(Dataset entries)
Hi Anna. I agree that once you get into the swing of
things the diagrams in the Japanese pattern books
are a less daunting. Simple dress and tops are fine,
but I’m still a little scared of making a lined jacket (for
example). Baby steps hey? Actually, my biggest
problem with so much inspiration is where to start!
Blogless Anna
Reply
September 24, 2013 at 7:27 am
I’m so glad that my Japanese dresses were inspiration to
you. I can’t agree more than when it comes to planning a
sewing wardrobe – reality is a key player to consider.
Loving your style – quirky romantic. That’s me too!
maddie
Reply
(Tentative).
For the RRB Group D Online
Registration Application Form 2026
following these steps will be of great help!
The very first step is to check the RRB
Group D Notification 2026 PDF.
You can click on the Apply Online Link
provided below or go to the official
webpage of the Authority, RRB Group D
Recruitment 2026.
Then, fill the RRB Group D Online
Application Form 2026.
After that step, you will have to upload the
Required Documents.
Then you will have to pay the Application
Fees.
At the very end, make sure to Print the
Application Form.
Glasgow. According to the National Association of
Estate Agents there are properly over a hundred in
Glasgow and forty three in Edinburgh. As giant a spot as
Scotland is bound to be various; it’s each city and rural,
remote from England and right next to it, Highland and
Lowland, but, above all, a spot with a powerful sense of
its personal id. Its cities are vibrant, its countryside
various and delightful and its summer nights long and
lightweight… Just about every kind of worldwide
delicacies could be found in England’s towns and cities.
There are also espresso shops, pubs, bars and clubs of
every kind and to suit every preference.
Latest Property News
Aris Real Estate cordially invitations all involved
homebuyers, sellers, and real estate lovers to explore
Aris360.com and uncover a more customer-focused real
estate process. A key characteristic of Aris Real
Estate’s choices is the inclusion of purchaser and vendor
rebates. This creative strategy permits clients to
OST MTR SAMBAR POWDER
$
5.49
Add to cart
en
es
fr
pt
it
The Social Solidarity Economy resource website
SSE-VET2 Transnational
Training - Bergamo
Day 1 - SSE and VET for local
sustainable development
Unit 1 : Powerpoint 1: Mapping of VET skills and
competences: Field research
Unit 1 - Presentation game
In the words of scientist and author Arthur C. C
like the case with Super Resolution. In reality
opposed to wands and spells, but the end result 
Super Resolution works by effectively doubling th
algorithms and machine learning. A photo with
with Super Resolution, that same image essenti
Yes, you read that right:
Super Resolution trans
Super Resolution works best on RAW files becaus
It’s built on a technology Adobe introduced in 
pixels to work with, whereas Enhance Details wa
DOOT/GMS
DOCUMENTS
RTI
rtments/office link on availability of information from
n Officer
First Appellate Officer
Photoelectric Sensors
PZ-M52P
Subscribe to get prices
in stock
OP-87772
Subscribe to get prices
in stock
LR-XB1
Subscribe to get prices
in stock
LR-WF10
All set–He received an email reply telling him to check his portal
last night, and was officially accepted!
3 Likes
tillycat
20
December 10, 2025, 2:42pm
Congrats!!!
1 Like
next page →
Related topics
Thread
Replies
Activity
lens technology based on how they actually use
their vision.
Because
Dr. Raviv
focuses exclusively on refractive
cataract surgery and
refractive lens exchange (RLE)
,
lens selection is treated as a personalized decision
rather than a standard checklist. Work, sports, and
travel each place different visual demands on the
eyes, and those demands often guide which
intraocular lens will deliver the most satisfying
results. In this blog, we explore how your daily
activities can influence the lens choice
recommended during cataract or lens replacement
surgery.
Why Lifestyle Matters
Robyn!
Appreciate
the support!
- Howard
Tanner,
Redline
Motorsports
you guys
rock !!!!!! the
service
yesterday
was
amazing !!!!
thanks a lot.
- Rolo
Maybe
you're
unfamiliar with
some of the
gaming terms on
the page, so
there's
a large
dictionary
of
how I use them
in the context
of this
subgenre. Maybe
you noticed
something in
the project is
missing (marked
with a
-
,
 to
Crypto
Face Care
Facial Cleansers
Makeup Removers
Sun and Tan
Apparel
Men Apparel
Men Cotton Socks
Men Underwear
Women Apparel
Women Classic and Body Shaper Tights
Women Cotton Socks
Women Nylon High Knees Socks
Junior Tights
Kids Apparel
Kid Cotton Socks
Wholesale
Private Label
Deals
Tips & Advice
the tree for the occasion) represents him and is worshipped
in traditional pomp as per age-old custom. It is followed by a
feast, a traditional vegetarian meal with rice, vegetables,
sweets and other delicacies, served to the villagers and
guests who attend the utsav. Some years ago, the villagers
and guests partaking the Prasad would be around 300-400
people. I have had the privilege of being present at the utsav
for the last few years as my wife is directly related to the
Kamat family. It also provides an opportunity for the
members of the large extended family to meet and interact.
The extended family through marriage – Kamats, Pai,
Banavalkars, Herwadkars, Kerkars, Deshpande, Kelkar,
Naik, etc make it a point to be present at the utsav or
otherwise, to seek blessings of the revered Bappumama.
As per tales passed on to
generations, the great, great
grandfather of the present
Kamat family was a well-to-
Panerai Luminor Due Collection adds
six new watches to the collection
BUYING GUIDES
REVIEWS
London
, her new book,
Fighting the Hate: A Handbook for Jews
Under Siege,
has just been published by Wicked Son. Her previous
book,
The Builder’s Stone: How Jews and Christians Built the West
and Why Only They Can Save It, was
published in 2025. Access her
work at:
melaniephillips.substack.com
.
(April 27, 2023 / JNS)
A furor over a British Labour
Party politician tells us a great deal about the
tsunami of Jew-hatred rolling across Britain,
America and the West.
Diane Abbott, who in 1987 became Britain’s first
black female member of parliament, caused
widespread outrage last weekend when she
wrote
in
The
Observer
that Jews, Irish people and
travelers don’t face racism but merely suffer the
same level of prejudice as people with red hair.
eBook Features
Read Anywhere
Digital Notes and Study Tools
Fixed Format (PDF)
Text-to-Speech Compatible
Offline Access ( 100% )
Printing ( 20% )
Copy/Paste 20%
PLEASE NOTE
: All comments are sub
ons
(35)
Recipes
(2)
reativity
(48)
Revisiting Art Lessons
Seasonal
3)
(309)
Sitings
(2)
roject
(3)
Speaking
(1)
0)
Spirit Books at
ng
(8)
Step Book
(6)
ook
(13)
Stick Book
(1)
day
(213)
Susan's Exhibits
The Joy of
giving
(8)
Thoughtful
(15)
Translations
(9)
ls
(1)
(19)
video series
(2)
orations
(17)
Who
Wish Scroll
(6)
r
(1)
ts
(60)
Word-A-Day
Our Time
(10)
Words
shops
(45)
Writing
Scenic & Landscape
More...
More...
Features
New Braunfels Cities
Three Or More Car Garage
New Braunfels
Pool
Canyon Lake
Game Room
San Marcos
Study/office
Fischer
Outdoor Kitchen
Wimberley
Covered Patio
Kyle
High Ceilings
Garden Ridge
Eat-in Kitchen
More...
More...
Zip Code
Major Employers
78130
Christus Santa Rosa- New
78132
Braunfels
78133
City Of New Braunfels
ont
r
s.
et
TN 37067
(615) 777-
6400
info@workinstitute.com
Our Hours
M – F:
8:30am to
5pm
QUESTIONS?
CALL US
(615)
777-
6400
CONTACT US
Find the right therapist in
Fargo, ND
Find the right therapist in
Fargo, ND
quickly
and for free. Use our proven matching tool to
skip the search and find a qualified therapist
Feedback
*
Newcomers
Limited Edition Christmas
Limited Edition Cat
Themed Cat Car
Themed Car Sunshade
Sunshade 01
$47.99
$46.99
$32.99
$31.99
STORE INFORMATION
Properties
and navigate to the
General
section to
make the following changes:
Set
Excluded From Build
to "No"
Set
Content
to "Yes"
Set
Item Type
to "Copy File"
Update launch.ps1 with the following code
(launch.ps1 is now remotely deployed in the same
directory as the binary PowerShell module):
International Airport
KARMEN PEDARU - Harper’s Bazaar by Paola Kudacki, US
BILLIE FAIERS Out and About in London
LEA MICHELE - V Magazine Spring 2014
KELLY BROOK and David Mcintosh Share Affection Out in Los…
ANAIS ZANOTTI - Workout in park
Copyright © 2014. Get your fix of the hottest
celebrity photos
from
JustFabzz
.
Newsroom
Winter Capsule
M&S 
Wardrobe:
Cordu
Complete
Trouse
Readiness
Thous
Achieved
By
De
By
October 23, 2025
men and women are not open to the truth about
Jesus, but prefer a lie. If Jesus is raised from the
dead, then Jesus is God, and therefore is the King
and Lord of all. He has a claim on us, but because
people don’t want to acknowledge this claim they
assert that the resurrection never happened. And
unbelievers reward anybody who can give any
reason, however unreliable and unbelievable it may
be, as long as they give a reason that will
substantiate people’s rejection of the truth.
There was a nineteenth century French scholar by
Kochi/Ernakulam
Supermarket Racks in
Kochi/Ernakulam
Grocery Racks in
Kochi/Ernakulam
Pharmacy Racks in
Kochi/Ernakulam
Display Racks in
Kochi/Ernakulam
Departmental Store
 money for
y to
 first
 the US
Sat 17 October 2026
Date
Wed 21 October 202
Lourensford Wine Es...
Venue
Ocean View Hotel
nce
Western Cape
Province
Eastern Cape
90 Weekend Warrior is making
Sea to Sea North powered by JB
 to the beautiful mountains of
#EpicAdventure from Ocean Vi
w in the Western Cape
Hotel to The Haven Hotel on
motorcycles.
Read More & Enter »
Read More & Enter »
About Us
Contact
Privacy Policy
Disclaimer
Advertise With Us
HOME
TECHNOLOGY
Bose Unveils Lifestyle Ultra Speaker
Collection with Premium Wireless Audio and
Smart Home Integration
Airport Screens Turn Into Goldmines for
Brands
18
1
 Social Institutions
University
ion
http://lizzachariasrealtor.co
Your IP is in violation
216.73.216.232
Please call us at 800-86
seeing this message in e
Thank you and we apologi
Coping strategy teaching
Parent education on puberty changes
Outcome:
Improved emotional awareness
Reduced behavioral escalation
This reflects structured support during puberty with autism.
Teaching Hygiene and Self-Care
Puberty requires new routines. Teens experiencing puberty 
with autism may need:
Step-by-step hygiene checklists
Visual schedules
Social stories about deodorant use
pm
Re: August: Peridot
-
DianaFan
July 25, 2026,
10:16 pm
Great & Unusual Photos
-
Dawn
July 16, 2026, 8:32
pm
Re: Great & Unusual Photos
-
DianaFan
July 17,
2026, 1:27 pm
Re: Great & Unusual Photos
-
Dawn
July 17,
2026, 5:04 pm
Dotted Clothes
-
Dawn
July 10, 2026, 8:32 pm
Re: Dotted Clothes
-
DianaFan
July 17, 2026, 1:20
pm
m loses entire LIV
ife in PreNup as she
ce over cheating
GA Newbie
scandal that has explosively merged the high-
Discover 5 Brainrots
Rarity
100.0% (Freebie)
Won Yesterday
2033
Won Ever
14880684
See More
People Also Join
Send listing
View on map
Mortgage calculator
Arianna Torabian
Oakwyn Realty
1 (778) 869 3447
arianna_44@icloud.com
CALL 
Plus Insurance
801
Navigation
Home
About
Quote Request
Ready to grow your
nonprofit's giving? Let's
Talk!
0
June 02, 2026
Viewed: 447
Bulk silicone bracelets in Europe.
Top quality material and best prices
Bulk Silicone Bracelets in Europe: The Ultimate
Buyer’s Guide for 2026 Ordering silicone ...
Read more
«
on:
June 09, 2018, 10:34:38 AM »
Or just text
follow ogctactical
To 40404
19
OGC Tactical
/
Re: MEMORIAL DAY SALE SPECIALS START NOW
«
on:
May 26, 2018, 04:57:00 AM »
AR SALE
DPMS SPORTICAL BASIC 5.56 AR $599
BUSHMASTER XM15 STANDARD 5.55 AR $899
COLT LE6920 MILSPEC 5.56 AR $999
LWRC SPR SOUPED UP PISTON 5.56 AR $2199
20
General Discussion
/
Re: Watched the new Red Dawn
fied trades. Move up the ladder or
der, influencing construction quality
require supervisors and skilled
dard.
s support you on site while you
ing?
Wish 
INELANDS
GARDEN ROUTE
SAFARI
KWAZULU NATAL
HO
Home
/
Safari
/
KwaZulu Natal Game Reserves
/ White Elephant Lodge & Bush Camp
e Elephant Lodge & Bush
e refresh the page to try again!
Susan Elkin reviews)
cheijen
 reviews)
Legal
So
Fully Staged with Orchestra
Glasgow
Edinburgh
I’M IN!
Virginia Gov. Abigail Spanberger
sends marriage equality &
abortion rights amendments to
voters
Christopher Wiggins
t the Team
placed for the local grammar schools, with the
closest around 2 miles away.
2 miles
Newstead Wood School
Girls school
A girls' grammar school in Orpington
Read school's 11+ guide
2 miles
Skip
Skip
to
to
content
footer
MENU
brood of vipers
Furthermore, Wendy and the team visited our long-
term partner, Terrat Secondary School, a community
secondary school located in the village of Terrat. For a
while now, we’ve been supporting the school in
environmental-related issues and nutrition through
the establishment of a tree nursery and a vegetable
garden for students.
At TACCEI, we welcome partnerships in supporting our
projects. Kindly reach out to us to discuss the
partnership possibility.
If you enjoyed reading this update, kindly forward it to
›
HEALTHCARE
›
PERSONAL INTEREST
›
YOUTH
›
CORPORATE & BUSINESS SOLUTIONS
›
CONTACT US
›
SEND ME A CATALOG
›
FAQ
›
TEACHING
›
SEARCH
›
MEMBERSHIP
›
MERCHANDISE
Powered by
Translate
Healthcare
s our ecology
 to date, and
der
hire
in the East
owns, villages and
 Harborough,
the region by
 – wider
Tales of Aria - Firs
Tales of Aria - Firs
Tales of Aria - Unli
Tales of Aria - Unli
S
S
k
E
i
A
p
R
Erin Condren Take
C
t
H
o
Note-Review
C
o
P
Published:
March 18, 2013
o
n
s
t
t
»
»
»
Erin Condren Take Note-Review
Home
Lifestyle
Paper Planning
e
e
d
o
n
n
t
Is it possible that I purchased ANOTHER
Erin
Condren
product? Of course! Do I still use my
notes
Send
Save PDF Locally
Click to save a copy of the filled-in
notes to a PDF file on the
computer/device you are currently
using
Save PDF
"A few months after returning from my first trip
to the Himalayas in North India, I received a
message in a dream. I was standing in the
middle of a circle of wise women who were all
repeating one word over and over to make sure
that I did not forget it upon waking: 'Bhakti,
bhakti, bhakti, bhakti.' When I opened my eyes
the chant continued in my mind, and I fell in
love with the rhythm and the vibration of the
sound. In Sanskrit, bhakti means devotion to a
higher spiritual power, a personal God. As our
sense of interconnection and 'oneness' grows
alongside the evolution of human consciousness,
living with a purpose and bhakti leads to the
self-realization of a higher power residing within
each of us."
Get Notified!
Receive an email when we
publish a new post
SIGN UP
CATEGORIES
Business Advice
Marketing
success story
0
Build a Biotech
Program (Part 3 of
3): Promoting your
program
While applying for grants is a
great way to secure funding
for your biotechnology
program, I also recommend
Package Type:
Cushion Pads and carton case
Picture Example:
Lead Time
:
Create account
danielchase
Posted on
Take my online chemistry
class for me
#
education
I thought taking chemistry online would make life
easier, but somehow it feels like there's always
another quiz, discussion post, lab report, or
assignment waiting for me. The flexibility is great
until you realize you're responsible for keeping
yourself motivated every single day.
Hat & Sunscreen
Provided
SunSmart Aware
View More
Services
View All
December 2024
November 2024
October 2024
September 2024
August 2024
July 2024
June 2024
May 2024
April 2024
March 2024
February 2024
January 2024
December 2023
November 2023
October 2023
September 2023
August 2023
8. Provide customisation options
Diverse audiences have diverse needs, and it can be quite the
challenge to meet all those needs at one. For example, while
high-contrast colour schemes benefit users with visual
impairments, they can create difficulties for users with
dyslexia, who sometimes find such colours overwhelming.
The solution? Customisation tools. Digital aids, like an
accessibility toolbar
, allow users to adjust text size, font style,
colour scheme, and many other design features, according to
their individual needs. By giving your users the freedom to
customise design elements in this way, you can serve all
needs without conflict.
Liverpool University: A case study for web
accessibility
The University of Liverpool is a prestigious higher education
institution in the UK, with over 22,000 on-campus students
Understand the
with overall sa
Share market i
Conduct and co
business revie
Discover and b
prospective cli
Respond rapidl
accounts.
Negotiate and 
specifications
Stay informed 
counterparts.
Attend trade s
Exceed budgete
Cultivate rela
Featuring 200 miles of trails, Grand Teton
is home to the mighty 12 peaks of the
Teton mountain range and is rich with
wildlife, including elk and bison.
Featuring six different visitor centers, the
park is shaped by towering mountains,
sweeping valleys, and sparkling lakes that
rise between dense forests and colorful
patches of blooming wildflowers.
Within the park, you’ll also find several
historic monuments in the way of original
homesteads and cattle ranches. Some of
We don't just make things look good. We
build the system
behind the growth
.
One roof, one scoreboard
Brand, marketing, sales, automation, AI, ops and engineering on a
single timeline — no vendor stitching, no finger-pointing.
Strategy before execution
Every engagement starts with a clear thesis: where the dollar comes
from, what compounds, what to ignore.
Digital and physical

• What you will do: Set down again, word for word, the stretch of records from the line with "easier, but somehow" to the line with "December 2023", both of those lines included.

• Response area:
easier, but somehow it feels like there's always
another quiz, discussion post, lab report, or
assignment waiting for me. The flexibility is great
until you realize you're responsible for keeping
yourself motivated every single day.
Hat & Sunscreen
Provided
SunSmart Aware
View More
Services
View All
December 2024
November 2024
October 2024
September 2024
August 2024
July 2024
June 2024
May 2024
April 2024
March 2024
February 2024
January 2024
December 2023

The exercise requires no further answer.